Expert commentary & five-year view

There is a need for sensitive and specific proteomics assays that is not being met by MS or traditional microarrays of antibodies. MS is not sensitive enough and traditional antibody microarrays are either not specific enough or not cost-effective to develop. The gap between the desired sensitivities of proteomics assays and the actual sensitivities of assays based on MS is so wide that it is unlikely to be bridged in the next 5 years, but the specificities of assays based on affinity molecules can be improved by better proofreading without incurring high development costs. Two developments in particular have demonstrated the advantages of improved proofreading: antibodies with proximity ligation, and SOMAmers. Each approach has its own particular advantages. During the next 5 years it is anticipated that proteomics assays that combine these advantages will begin to emerge.

Table 1. Error fractions (f) and cumulative error fractions (f_t) at each step in a simple sandwich immunoassay based on K_a = 10¹⁰, K_ac = 108, k_d = 10^-5 s, k_dc = 10^-3 s^-1 and t = 300 s.

Step	f	ft
Step 1	1.0 × 10^-2	1.0 × 10^-2
Step 2	7.4 × 10^-1	7.4 × 10^-3
Step 3	1.0 × 10^-2	7.4 × 10^-5
Step 4	7.4 × 10^-1	5.5 × 10^-5

Key issues

• • Proteomics assays must be sensitive and specific enough to quantify multiple proteins in the presence of other proteins that may be present at much higher concentrations.

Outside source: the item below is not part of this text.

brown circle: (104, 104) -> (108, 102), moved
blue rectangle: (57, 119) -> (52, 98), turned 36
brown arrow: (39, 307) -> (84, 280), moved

• • Proteomics assays based on mass spectrometry are not sensitive enough.

• • Proteomics assays based on antibody capture are neither specific enough nor sensitive enough.

• • The development cost of multiplexed sandwich immunoassays is too high for most applications.

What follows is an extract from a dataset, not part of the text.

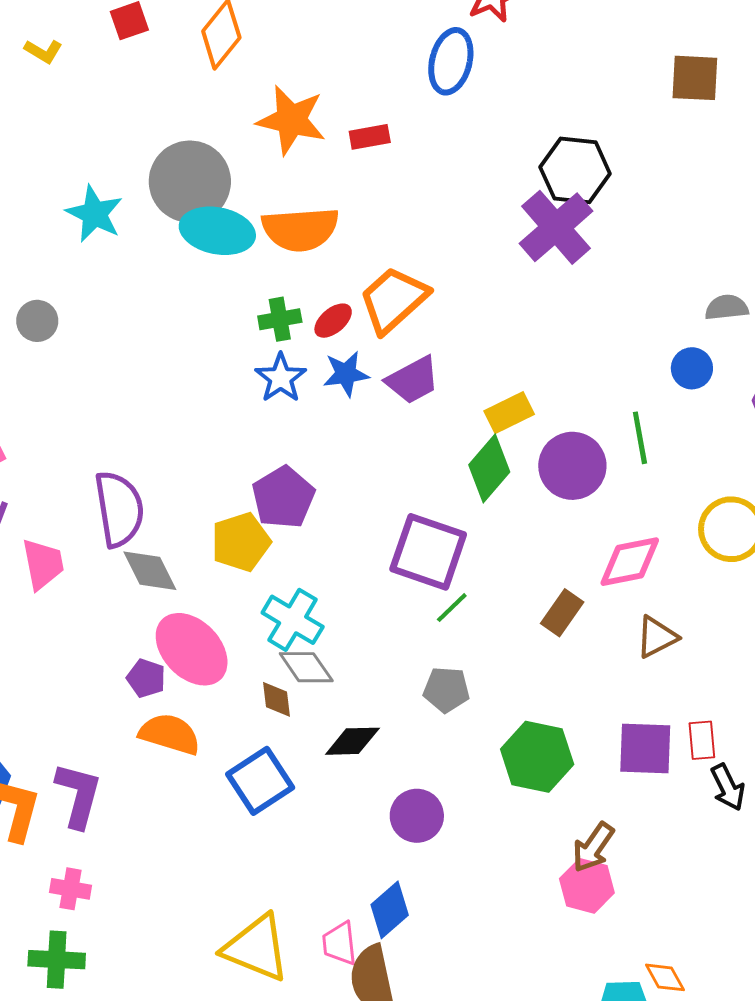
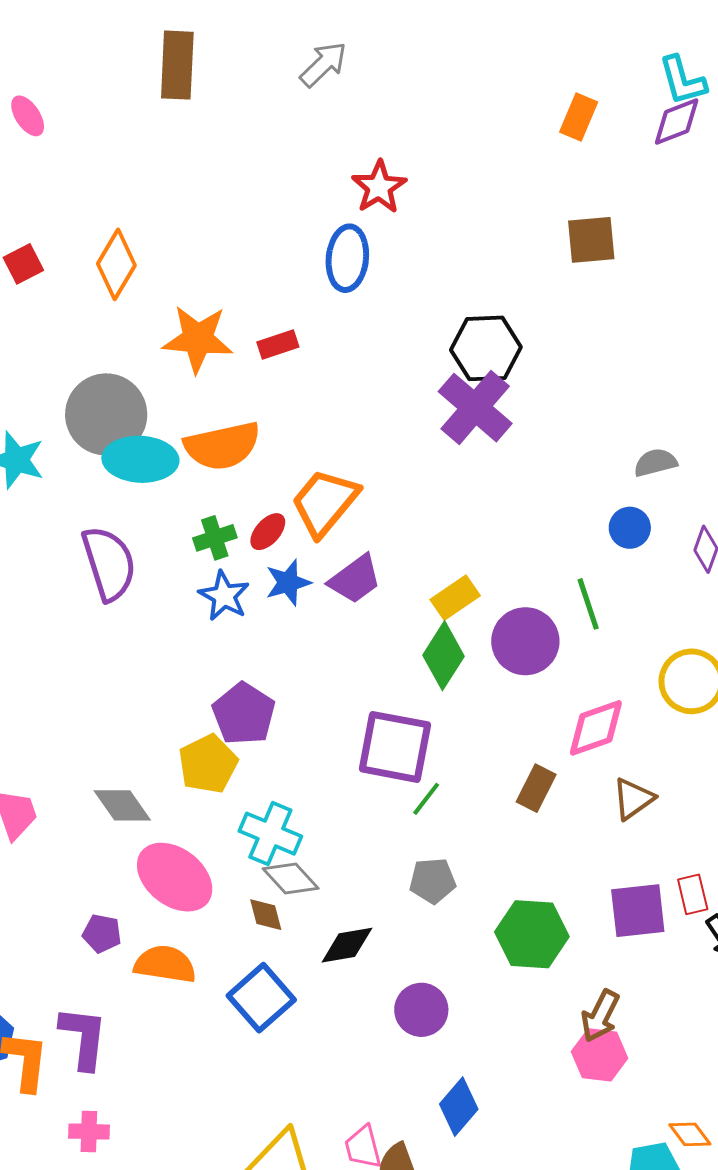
purple semicircle: (119, 509) -> (109, 563), moved
purple pentagon: (146, 678) -> (102, 933), moved
blue diamond: (390, 910) -> (459, 1107), moved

• • Proteomics assays that combine affinity molecules and mass spectrometry are not sensitive enough.

• • The source of high specificity in living systems and genomics assays is molecular proofreading.

• • Proteomics assays based on affinity molecules that include additional proofreading steps have the best combination of sensitivity and specificity, and the most potential for future development.

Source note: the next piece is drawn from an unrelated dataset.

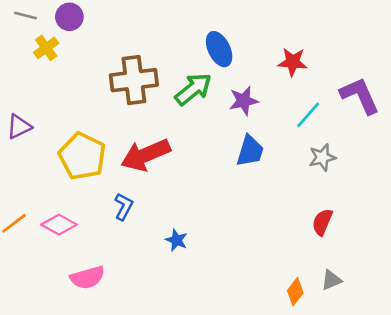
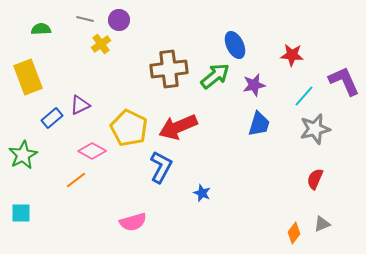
gray star: (322, 157) -> (315, 129), size x1.4
blue L-shape: (124, 207) -> (161, 167), size x1.5
pink diamond: (59, 225) -> (92, 151), moved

Financial & competing interests disclosure

Financial support for this work was provided by the UK Biotechnology and Biological Sciences Research Council (BBSRC) Grant Number BB/1013245/1. The author has no other relevant affiliations or financial involvement with any organization or entity with a financial interest in or financial conflict with the subject matter or materials discussed in the manuscript apart from those disclosed.

No writing assistance was utilized in the production of this manuscript.